16 de agosto de 2009

conGRADulations!


Mariana, parabéns pela sua formatura! Espero que goste do souvenir imagético-poético-internético.

P.S.: apesar do vinho que faltou e a caipirinha que acabou cedo, o licor de Amarula e o café estavam ótimos!

13 de agosto de 2009

today is gonna be the day


Daqui a algumas horas começa tudo de novo – diferente, espero. Mais um semestre de faculdade, rever as pessoas, os amigos, os conhecidos, os desafetos, as paixões mal resolvidas, a hipocrisia social, as caras novas e, quem sabe, alguém diferente, se possível interessante. "Repetir, repetir – até ficar diferente". Talvez devesse ir menos a faculdade: não me sinto bem naquele lugar, entre aquela gente. Talvez devesse ir mais: conhecer melhor as pessoas, e estudar mais. Talvez não devesse fazer nada disso, e mudar de planeta. Talvez devesse fazer tudo isso: ir mais, indo menos; operando de forma alienígena, alterado, alterando: alter-ação. Ser outro, sendo o mesmo, no lugar de sempre. O passado, bem, já foi tragado pelo tempo, que bateu tudo no liquidificador. Resta beber o que sobrou. Com um pouquinho de açúcar, quem sabe? Ou jogar fora, e bater outro, em outra velocidade, outros sabores. De novo. A vida é um liquidificador. Ou, como disse Bernardo Soares:

Vivo sempre no presente. O futuro, não o conheço. O passado, já o não tenho.
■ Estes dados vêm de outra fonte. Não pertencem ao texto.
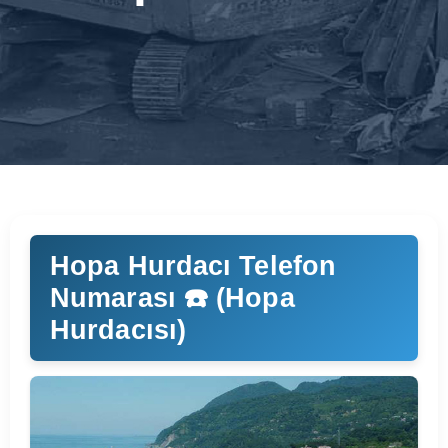
Hopa Hurdacı Telefon
Numarası ☎️ (Hopa
Hurdacısı)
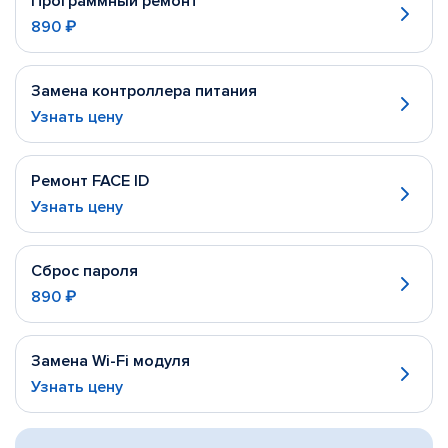
Программный ремонт
890 ₽
Замена контроллера питания
Узнать цену
Ремонт FACE ID
Узнать цену
Сброс пароля
890 ₽
Замена Wi-Fi модуля
Узнать цену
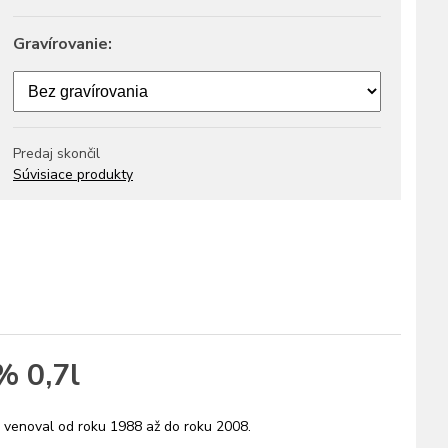
Gravírovanie:
Predaj skončil
Súvisiace produkty
% 0,7l
ci venoval od roku 1988 až do roku 2008.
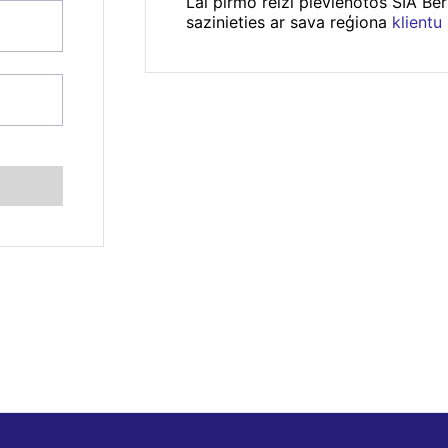
Lai pirmo reizi pievienotos SIA Be
sazinieties ar sava reģiona
klientu
se
*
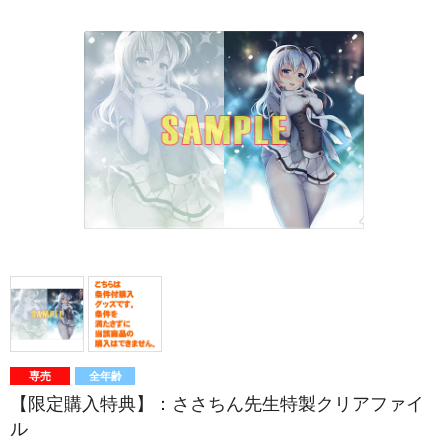
専売
全年齢
【限定購入特典】：ささちん先生特製クリアファイ
ル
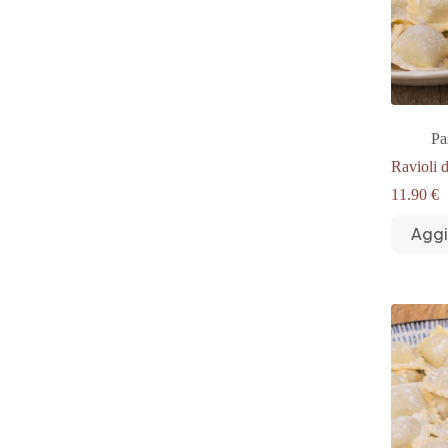
Pa
Ravioli 
11.90
€
Aggi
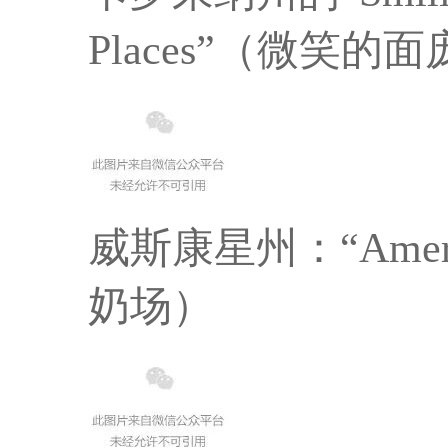
Places”（微笑
威斯康星州：“Americ
奶场）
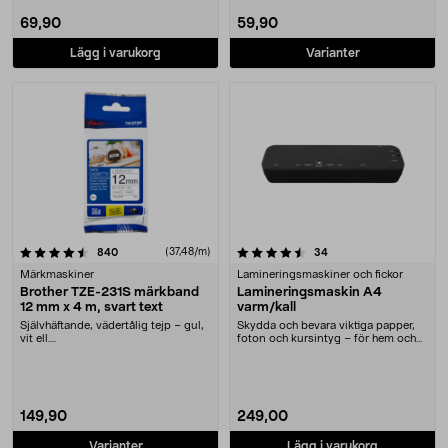
69,90
59,90
Lägg i varukorg
Varianter
4.5 av 5 stjärnor
recensioner
(37,48/m)
recensioner
840
34
Märkmaskiner
Lamineringsmaskiner och fickor
Brother TZE-231S märkband
Lamineringsmaskin A4
12 mm x 4 m, svart text
varm/kall
Självhäftande, vädertålig tejp – gul,
Skydda och bevara viktiga papper,
vit ell....
foton och kursintyg – för hem och
kontor. Pris....
149,90
249,00
Varianter
Lägg i varukorg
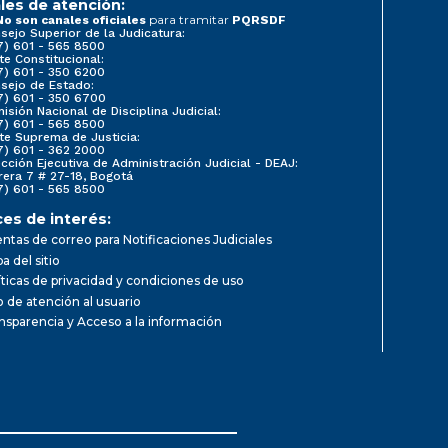
les de atención:
para tramitar
No son canales oficiales
PQRSDF
sejo Superior de la Judicatura:
7) 601 - 565 8500
te Constitucional:
7) 601 - 350 6200
sejo de Estado:
7) 601 - 350 6700
isión Nacional de Disciplina Judicial:
7) 601 - 565 8500
te Suprema de Justicia:
7) 601 - 362 2000
ección Ejecutiva de Administración Judicial - DEAJ:
rera 7 # 27-18, Bogotá
7) 601 - 565 8500
ces de interés:
ntas de correo para Notificaciones Judiciales
a del sitio
íticas de privacidad y condiciones de uso
io de atención al usuario
nsparencia y Acceso a la información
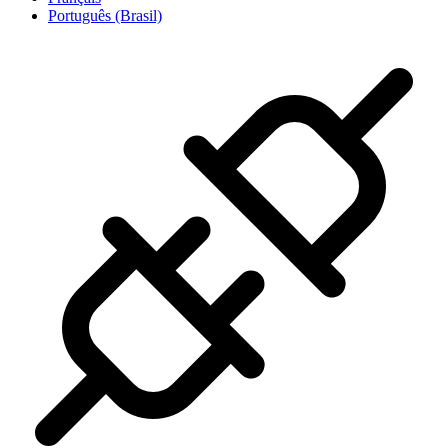
Português (Brasil)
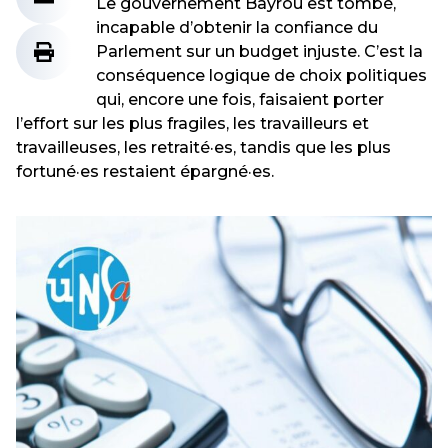
Le gouvernement Bayrou est tombé,
incapable d’obtenir la confiance du
Parlement sur un budget injuste. C’est la
conséquence logique de choix politiques
qui, encore une fois, faisaient porter
l’effort sur les plus fragiles, les travailleurs et
travailleuses, les retraité·es, tandis que les plus
fortuné·es restaient épargné·es.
Pesa-me um como a possibilidade de tudo, o outro como a realidade de nada. Não tenho esperanças nem saudades. Conhecendo o que tem sido a minha vida até hoje tantas vezes e em tanto o contrário do que eu a desejara , que posso presumir da minha vida de amanhã senão que será o que não presumo, o que não quero, o que me acontece de fora, até através da minha vontade? Nem tenho nada no meu passado que relembre com o desejo inútil de o repetir. Nunca fui senão um vestígio e um simulacro de mim. O meu passado é tudo quanto não consegui ser. Nem as sensações de momentos idos me são saudosas: o que se sente exige o momento; passado este, há um virar de página e a história continua, mas não o texto.

A idéia inicial não era essa. Contudo, começa a decantar o meu passado triturado, processado e liquidificado. Se eu era, hoje "sou-me". Quem decanta, canta, que seja (n)um canto qualquer, (n)um canto.
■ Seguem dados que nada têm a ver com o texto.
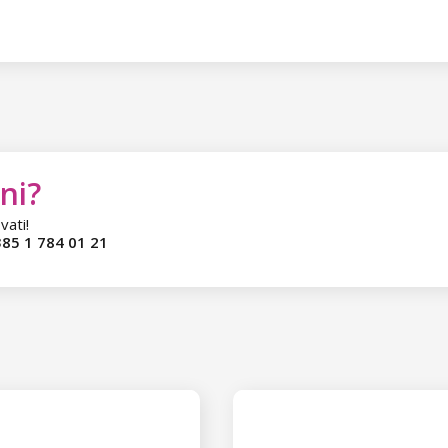
ni?
vati!
85 1 784 01 21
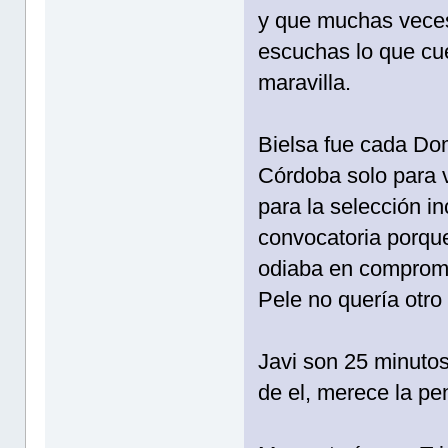
y que muchas veces
escuchas lo que cue
maravilla.
Bielsa fue cada Do
Córdoba solo para v
para la selección in
convocatoria porque
odiaba en compromis
Pele no quería otro 
Javi son 25 minuto
de el, merece la pe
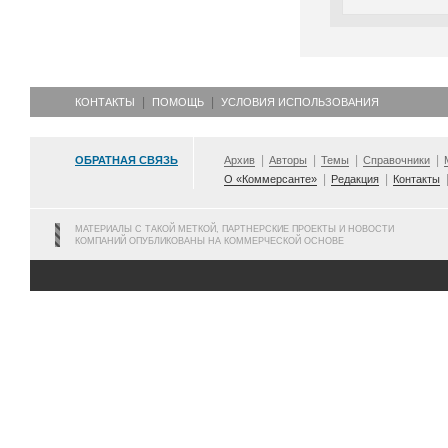
КОНТАКТЫ
ПОМОЩЬ
УСЛОВИЯ ИСПОЛЬЗОВАНИЯ
ОБРАТНАЯ СВЯЗЬ
Архив
Авторы
Темы
Справочники
О «Коммерсанте»
Редакция
Контакты
МАТЕРИАЛЫ С ТАКОЙ МЕТКОЙ, ПАРТНЕРСКИЕ ПРОЕКТЫ И НОВОСТИ
КОМПАНИЙ ОПУБЛИКОВАНЫ НА КОММЕРЧЕСКОЙ ОСНОВЕ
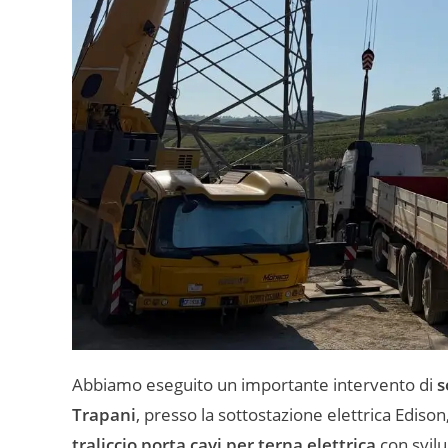
Abbiamo eseguito un importante intervento di
s
Trapani
, presso la sottostazione elettrica Edis
traliccio porta cavi per terna elettrica
con svilu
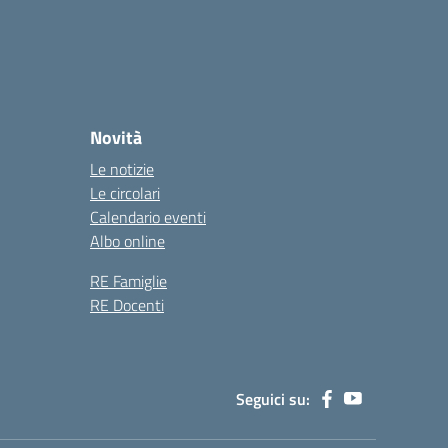
Novità
Le notizie
Le circolari
Calendario eventi
Albo online
RE Famiglie
RE Docenti
Seguici su:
Another brick in the wall?
Wonderwall...
 
P.S.: a imagem acima é uma montagem a partir de foto original Personade Thiago Barnabé.

12 de agosto de 2009

holy (in spite of himself) nihilist


Aquilo de que falo é da ausência de buraco, de uma espécie de sofrimento frio e sem imagens, sem sentimento, e que é como um choque indescritível de abortos.                                    (Antonin Artaud em carta a Jacques Rivière)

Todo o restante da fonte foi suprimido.